:: RECORDS SHOWN
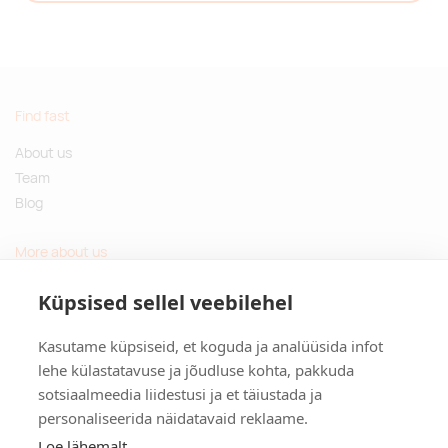
Find fast
About us
Team
Blog
More about us
Questions and Answers
Küpsised sellel veebilehel
Sustainable gifts
Kasutame küpsiseid, et koguda ja analüüsida infot
Contact
lehe külastatavuse ja jõudluse kohta, pakkuda
sotsiaalmeedia liidestusi ja et täiustada ja
Tulika põik 3, Tallinn, Estonia
personaliseerida näidatavaid reklaame.
info@kinkston.ee
+372 6989 100
Loe lähemalt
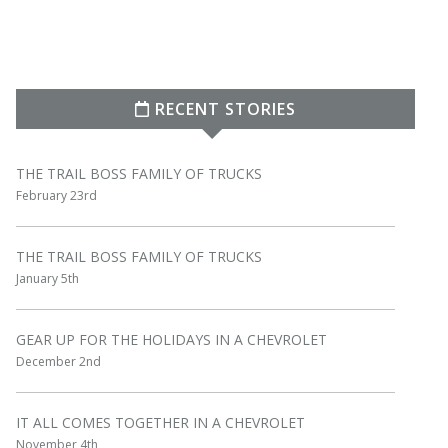
RECENT STORIES
THE TRAIL BOSS FAMILY OF TRUCKS
February 23rd
THE TRAIL BOSS FAMILY OF TRUCKS
January 5th
GEAR UP FOR THE HOLIDAYS IN A CHEVROLET
December 2nd
IT ALL COMES TOGETHER IN A CHEVROLET
November 4th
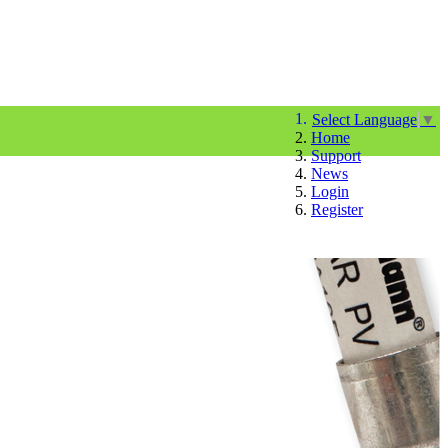
Select Language
▼
Home
Support
News
Login
Register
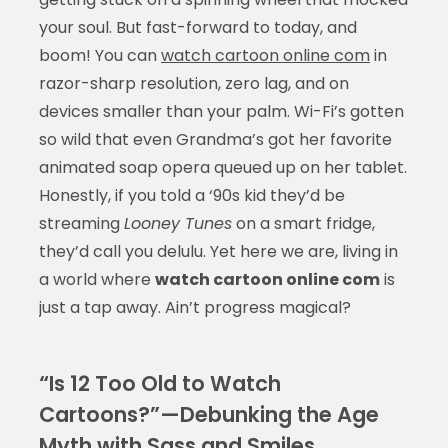
your soul. But fast-forward to today, and
boom! You can
watch cartoon online com
in
razor-sharp resolution, zero lag, and on
devices smaller than your palm. Wi-Fi’s gotten
so wild that even Grandma’s got her favorite
animated soap opera queued up on her tablet.
Honestly, if you told a ‘90s kid they’d be
streaming
Looney Tunes
on a smart fridge,
they’d call you delulu. Yet here we are, living in
a world where
watch cartoon online com
is
just a tap away. Ain’t progress magical?
“Is 12 Too Old to Watch
Cartoons?”—Debunking the Age
Myth with Sass and Smiles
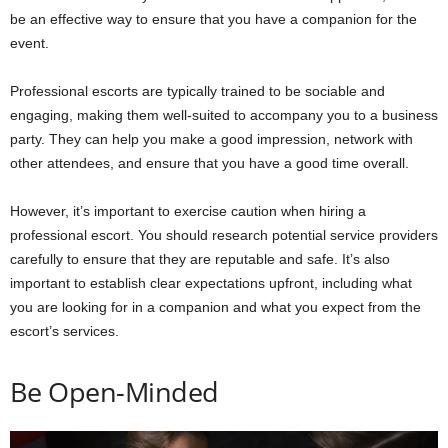
be an effective way to ensure that you have a companion for the
event.
Professional escorts are typically trained to be sociable and
engaging, making them well-suited to accompany you to a business
party. They can help you make a good impression, network with
other attendees, and ensure that you have a good time overall.
However, it’s important to exercise caution when hiring a
professional escort. You should research potential service providers
carefully to ensure that they are reputable and safe. It’s also
important to establish clear expectations upfront, including what
you are looking for in a companion and what you expect from the
escort’s services.
Be Open-Minded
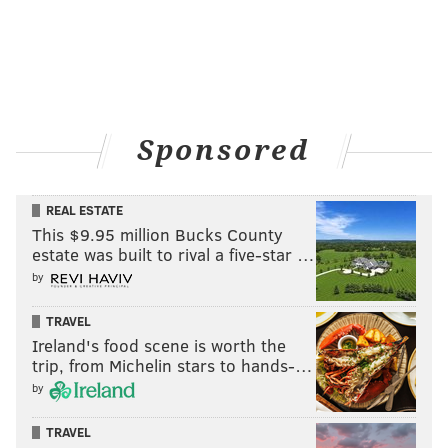
Sponsored
REAL ESTATE
This $9.95 million Bucks County
estate was built to rival a five-star …
by
TRAVEL
Ireland's food scene is worth the
trip, from Michelin stars to hands-…
by
TRAVEL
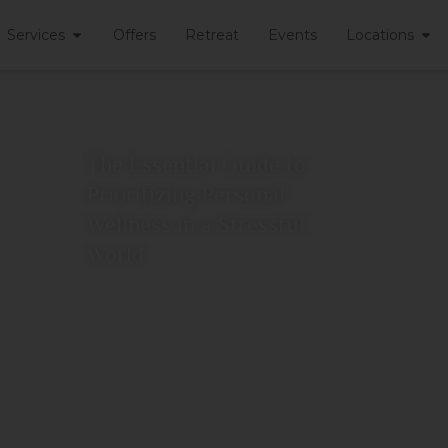
Services
Offers
Retreat
Events
Locations
The Essential Guide to
Prioritizing Personal
Wellness in a Stressful
World
June 26, 2026
View More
::::
- **INSTRUCTIONS TO FOLLOW**
Retype each entry exactly. No pictures.

- **TASK RESULT**
Find fast
About us
Team
Blog
More about us
Questions and Answers
Küpsised sellel veebilehel
Sustainable gifts
Kasutame küpsiseid, et koguda ja analüüsida infot
Contact
lehe külastatavuse ja jõudluse kohta, pakkuda
sotsiaalmeedia liidestusi ja et täiustada ja
Tulika põik 3, Tallinn, Estonia
personaliseerida näidatavaid reklaame.
info@kinkston.ee
+372 6989 100
Loe lähemalt
RECENT STORIES
THE TRAIL BOSS FAMILY OF TRUCKS
February 23rd
THE TRAIL BOSS FAMILY OF TRUCKS
January 5th
GEAR UP FOR THE HOLIDAYS IN A CHEVROLET
December 2nd
IT ALL COMES TOGETHER IN A CHEVROLET
November 4th
Select Language
▼
Home
Support
News
Login
Register
your soul. But fast-forward to today, and
boom! You can
watch cartoon online com
in
razor-sharp resolution, zero lag, and on
devices smaller than your palm. Wi-Fi’s gotten
so wild that even Grandma’s got her favorite
animated soap opera queued up on her tablet.
Honestly, if you told a ‘90s kid they’d be
streaming
Looney Tunes
on a smart fridge,
they’d call you delulu. Yet here we are, living in
a world where
watch cartoon online com
is
just a tap away. Ain’t progress magical?
“Is 12 Too Old to Watch
Cartoons?”—Debunking the Age
Myth with Sass and Smiles
be an effective way to ensure that you have a companion for the
event.
Professional escorts are typically trained to be sociable and
engaging, making them well-suited to accompany you to a business
party. They can help you make a good impression, network with
other attendees, and ensure that you have a good time overall.
However, it’s important to exercise caution when hiring a
professional escort. You should research potential service providers
carefully to ensure that they are reputable and safe. It’s also
important to establish clear expectations upfront, including what
you are looking for in a companion and what you expect from the
escort’s services.
Be Open-Minded
Sponsored
REAL ESTATE
This $9.95 million Bucks County
estate was built to rival a five-star …
by
TRAVEL
Ireland's food scene is worth the
trip, from Michelin stars to hands-…
by
TRAVEL
Services
Offers
Retreat
Events
Locations
The Essential Guide to
Prioritizing Personal
Wellness in a Stressful
World
June 26, 2026
View More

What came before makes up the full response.